Daily Point of Light # 2246 Sep 12, 2002

Marleau Quick is legally blind, but she is a staunch advocate for education. She began working as a reading assistant at Lincoln Elementary in Salt Lake City School District in the fall of 1993. She was paid for four hours per day and divided her time between two classrooms. She read one-on-one with students, recorded their progress, and keeps the teachers apprised of students’ development.

The following year, she started in another classroom of second graders. After a few weeks, she and the teacher had become comfortable enough in their working relationship, Quick requested to work only with the second graders because she was able to help them directly with their reading skills as opposed to filing, making copies and checking papers. She felt her talents could be used to make a serious impact, so the teacher went to the school administration.
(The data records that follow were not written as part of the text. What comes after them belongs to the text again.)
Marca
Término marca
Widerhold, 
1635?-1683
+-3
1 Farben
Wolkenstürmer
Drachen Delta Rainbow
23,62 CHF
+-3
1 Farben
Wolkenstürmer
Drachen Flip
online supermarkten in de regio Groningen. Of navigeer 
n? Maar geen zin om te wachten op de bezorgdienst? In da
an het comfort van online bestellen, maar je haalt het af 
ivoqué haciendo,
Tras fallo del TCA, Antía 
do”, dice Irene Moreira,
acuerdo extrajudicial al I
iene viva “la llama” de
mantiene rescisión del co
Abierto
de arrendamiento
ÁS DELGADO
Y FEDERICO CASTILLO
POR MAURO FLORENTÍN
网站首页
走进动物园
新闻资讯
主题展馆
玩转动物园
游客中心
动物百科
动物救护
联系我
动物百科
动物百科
They obtained approval from the principal, and she kept the paid two hours but also worked 8:00-11:30 as a volunteer daily.

Though Quick is legally blind, she perseveres through difficulties. She uses a battery operated, magnifying device to see the print and record progress. This past August, budgetary problems caused her job description to include a broader range of duties that did not include being a reading assistant. Again, she declined but asked permission to continue her reading duties in a voluntary capacity.
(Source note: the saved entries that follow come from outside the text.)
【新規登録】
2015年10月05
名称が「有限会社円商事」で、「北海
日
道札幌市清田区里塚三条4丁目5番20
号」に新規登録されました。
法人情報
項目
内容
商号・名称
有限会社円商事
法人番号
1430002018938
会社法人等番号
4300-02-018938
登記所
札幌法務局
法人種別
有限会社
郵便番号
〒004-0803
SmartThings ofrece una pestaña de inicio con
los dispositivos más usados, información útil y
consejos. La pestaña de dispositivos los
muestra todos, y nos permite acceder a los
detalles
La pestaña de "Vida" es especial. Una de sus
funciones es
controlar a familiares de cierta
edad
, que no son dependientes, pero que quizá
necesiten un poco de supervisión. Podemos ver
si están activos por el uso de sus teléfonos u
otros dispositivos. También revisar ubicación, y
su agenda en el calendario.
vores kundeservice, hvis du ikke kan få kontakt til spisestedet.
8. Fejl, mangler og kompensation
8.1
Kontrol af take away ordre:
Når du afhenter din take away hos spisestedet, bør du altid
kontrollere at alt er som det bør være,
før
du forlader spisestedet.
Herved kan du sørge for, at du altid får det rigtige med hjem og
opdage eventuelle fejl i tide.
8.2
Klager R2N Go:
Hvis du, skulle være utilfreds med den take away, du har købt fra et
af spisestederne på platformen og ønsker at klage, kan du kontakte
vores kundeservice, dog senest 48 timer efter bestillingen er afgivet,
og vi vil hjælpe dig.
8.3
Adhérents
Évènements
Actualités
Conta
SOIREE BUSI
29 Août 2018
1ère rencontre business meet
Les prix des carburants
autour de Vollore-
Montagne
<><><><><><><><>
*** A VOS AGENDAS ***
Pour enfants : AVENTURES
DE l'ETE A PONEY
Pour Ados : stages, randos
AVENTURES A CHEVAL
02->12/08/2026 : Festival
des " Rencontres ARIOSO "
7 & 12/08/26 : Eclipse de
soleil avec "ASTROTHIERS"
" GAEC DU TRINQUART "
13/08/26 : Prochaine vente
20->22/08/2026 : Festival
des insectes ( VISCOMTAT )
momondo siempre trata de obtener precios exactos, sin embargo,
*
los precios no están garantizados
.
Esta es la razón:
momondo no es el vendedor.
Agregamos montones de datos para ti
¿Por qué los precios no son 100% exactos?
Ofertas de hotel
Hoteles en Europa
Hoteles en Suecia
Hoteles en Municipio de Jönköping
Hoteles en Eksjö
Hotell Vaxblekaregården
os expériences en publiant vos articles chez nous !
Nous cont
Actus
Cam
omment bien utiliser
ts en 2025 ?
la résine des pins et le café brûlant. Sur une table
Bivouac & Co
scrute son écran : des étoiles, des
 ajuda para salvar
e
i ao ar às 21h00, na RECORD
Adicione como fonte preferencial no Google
Quick has been coming in daily and staying longer. Her efforts are recognized and she is more respected for her dedication. She is patient, calm, soothing, and mature. Her presence makes the teachers approach problems more deliberately. She greets the students at the door with warm personal acknowledgments. She listens to the class’s opening on the carpet and adapts to any significant factor that might influence their performance such as health, breakfast, rest, etc. She gets students to the nurses, cafeteria, or a blanket and pillow until contact can be made with parents. She listens for personal conflicts, minor disturbances, and monitors the completion of their work. If a student is having a slow or troubled day, she sits with them until they are successfully finished. She is intuitive about how much work a student is capable of doing and knows when to reduce the load without being destructive for their future growth.
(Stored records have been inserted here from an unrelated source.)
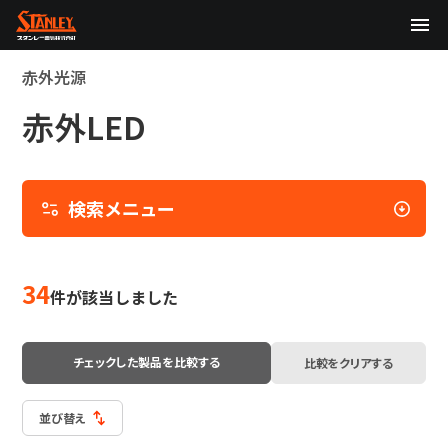
TOP
赤外光源
赤外LED
企業情報
検
製品情報
索
メ
検索メニュー
テクノロジー
ニ
ュ
以
サステナビリティ
ー
下
34
件が該当しました
の
株主・投資家情報
絞
り
ニュース
チェックした製品を比較する
比較をクリアする
込
み
採用情報
条
並び替え
件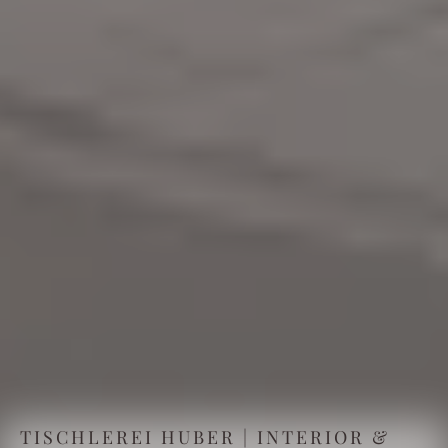
TISCHLEREI HUBER | INTERIOR &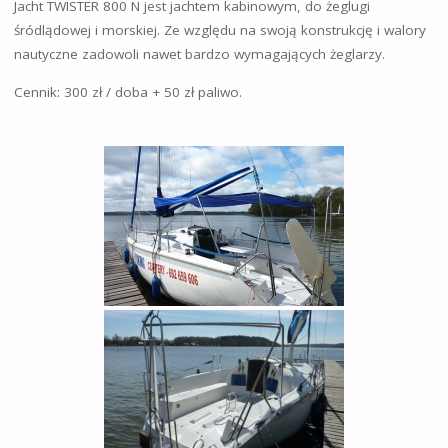
Jacht TWISTER 800 N jest jachtem kabinowym, do żeglugi
śródlądowej i morskiej. Ze względu na swoją konstrukcję i walory
nautyczne zadowoli nawet bardzo wymagających żeglarzy.
Cennik: 300 zł / doba + 50 zł paliwo.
Quick helps tremendously with the effectiveness of the teachers by patiently teaching and re-teaching concepts from a slightly different perspective. She develops their sense of self-worth, capabilities, intellect, and desire to help others. Students begin answering questions or volunteering for tasks that are new and unfamiliar. She makes them feel they are valued and inspires their desire to learn. Her love and commitment to the children of Lincoln that have such varied needs and backgrounds is definitely evident, genuine and reaches far beyond altruism.